脚下的草被雨水打湿,伴着夜风发出簌簌的声响。

秦娘子暂住在郊外的一处院落,与普通的农户无异,只不过有几个金吾卫把手,叫她哪里也去不了,但也吃喝不愁。

那女子坐在屋里,点着昏黄的灯,手里握着一个用粗布包裹的东西,见到人了也未起身。“徐将军。”

徐清淮卸了滴水的蓑衣,随意地扫视了一眼屋内的布置,空空荡荡,干净利落,但是终不及秦娘子与魏林在陈州的府邸。

门关上了,屋里便只剩徐清淮、温南与秦娘子三个人。

“本侯今日来此,只是想问问,你身为南绥人,是如何与你夫君相识的。其余的,你有什么想辩驳的尽管说来,本侯洗耳恭听。”

秦娘子擡头看他,笑了一声,“徐将军想知道的真是令人意外。不过,告诉你也无妨。”

徐清淮坐了下来,只听她平静道:“是南绥面具。我与他相识的时候,他还未到任陈州,只是个刚从镐京被下放的年轻人,一腔怨气地在河边扔石头,却一不小心跌了下去。是我救了她,只是那日河流湍急,我家中的下人看见了,将我们捞了上来,他好好地上来了,我却昏迷了。他不顾人阻拦拿下了我的面具,自那以后,我便成了他的妻子。”

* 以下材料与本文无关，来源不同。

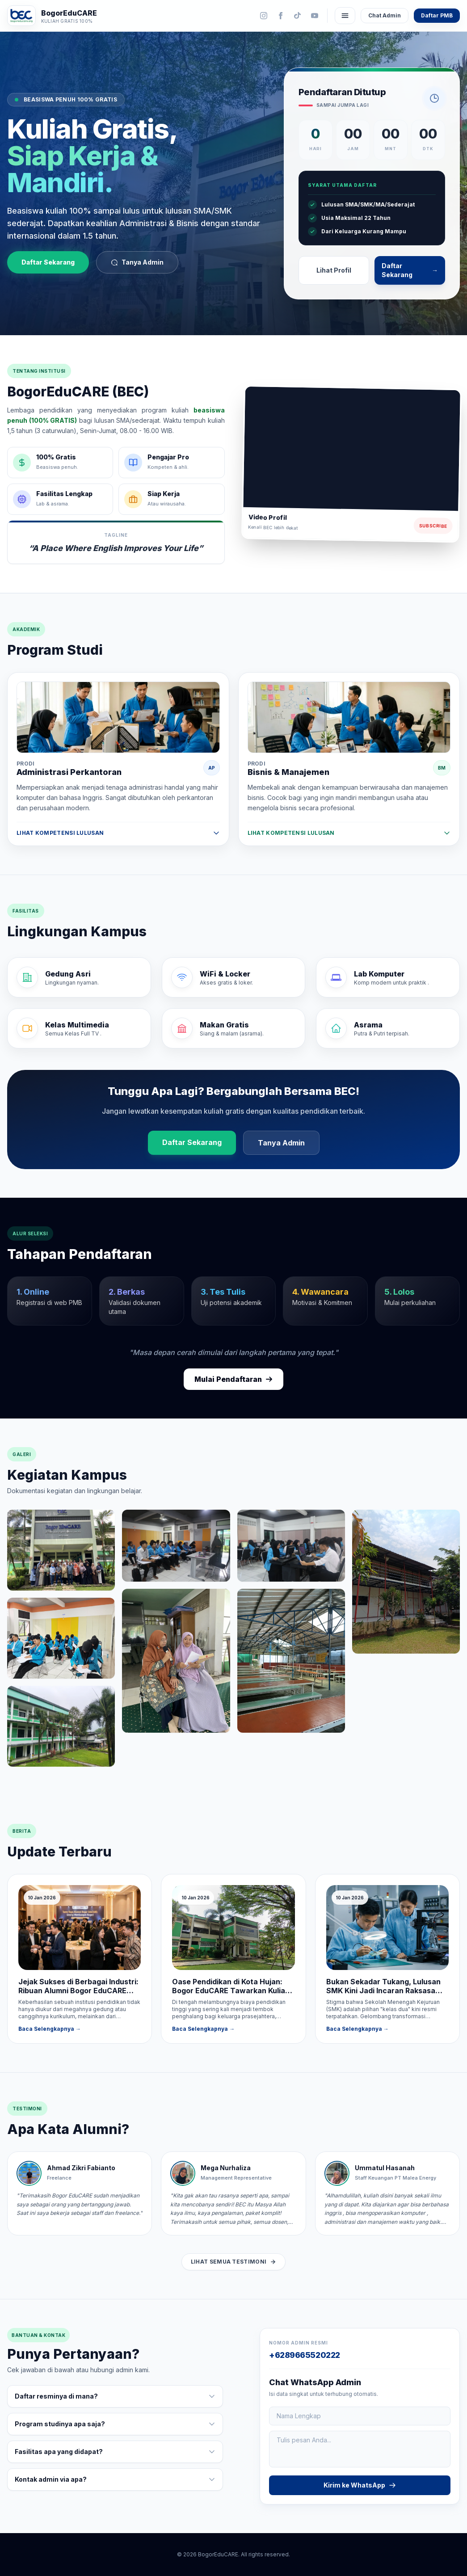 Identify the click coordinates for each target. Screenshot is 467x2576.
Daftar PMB (437, 15)
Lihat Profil (333, 270)
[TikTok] (297, 15)
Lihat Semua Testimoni (233, 2261)
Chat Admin (384, 15)
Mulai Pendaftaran (233, 1379)
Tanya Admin (137, 262)
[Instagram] (264, 15)
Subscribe (432, 526)
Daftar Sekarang (48, 262)
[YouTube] (314, 15)
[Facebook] (280, 15) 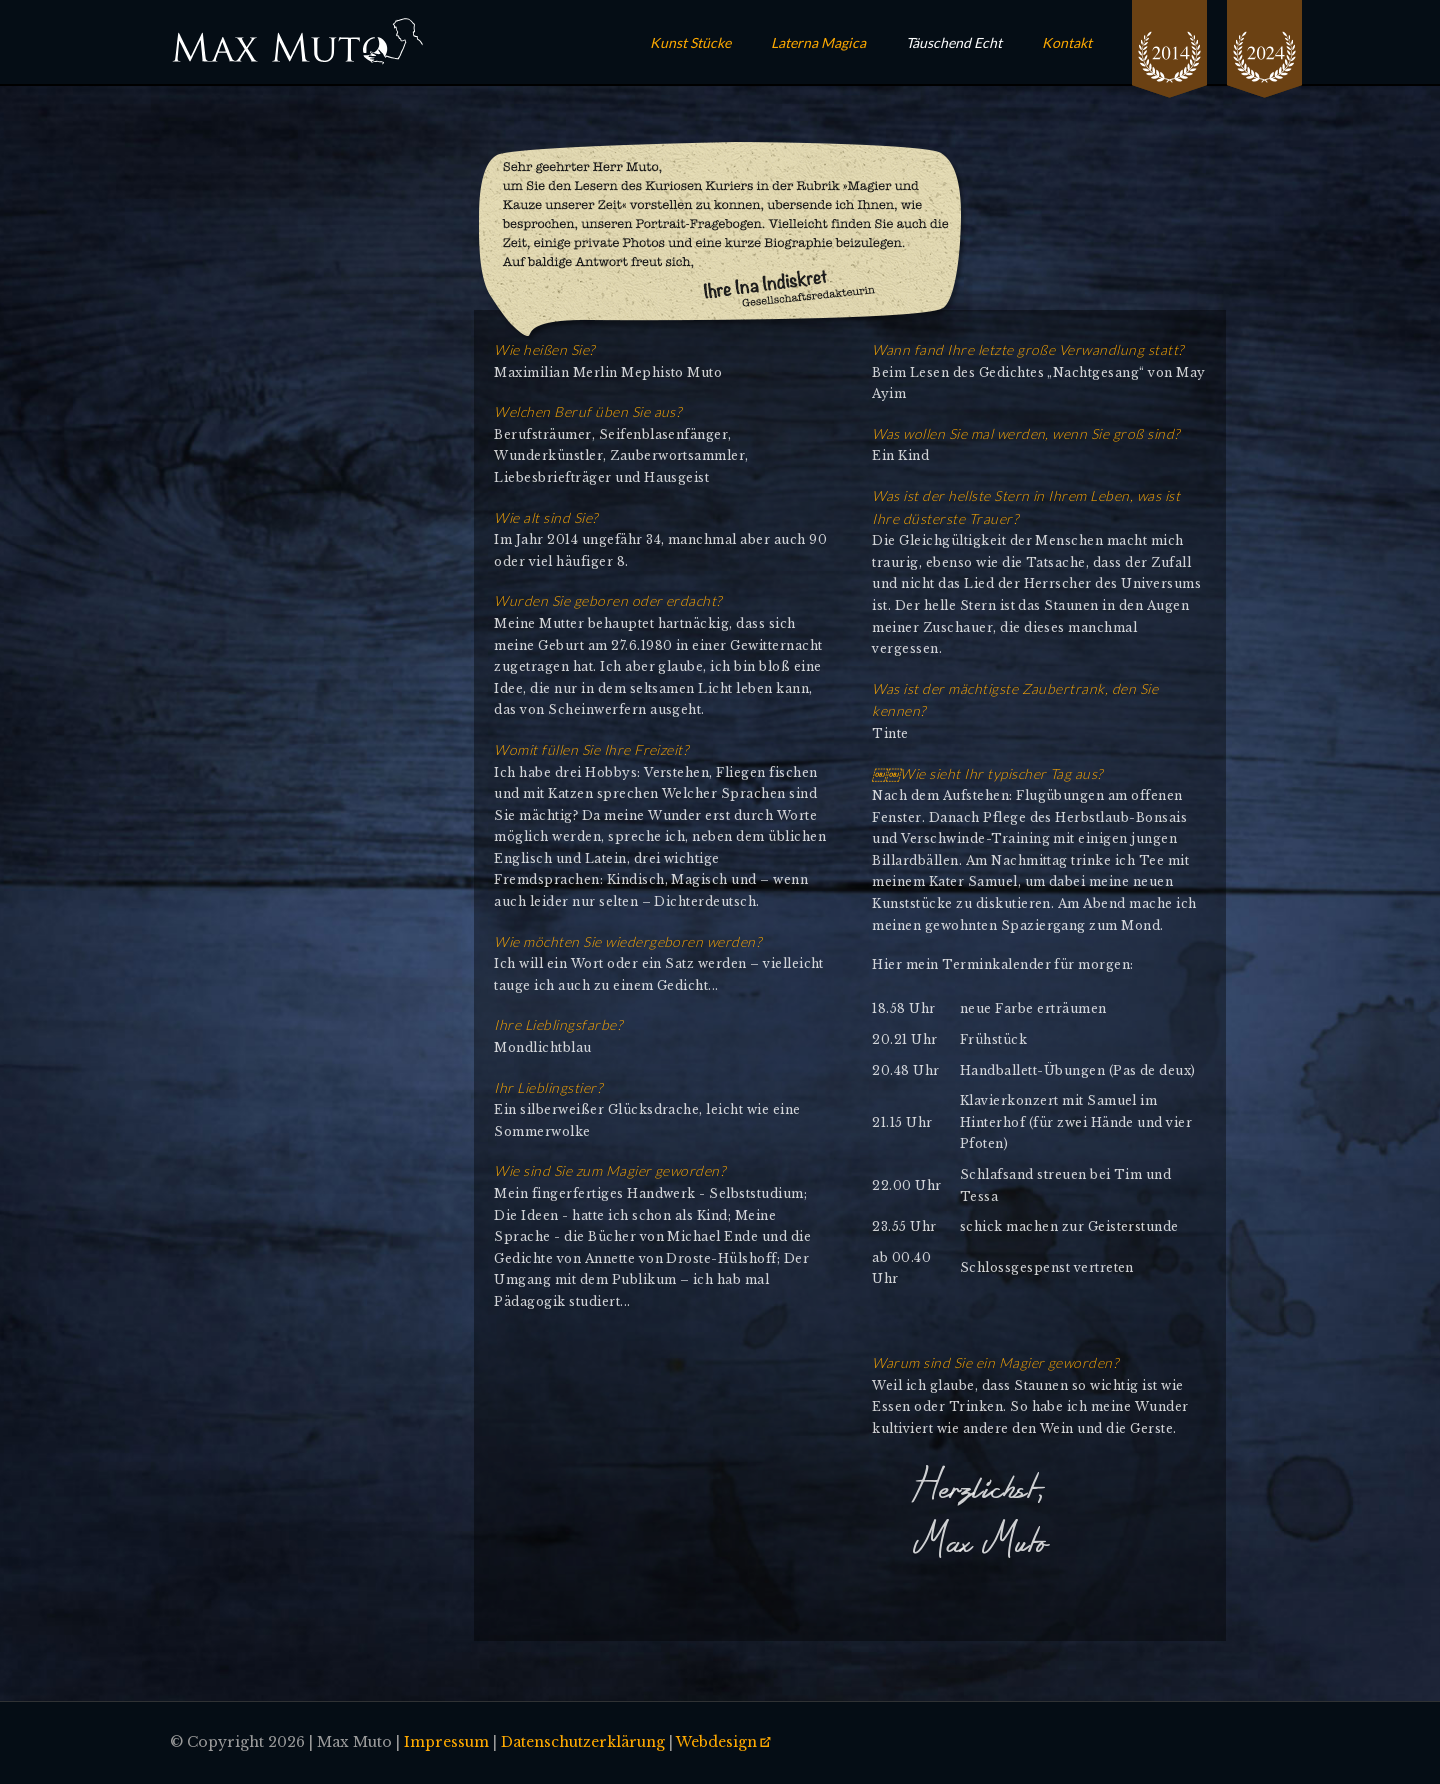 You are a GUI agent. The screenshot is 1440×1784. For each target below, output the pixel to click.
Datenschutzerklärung (583, 1742)
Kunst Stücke (690, 42)
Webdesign (716, 1742)
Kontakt (1067, 42)
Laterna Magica (818, 42)
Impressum (446, 1742)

她的神情丝毫不见悲哀,带着一丝柔情蜜意,“我只当他是在你们大昭的京城下放来的,在年轻气盛的时候失了意,我是他在陈州唯一的亲人。”

徐清淮道:“所以当初一场大火,他将你赶走,是假的。”

“自然是假的,若不是假的,我也不会来这儿找你。”

徐清淮哼笑一声,了然于心了。“好,那本侯只问你一句,魏林通敌可是事实?”

她神情淡漠,怔了许久才开口。“是真的,若你认定了你们京城中某位大人是逆党的话,那么我夫君确实就是通敌了。”

她咯咯笑出声,“是高穆啊,与我夫君勾结的是高穆!”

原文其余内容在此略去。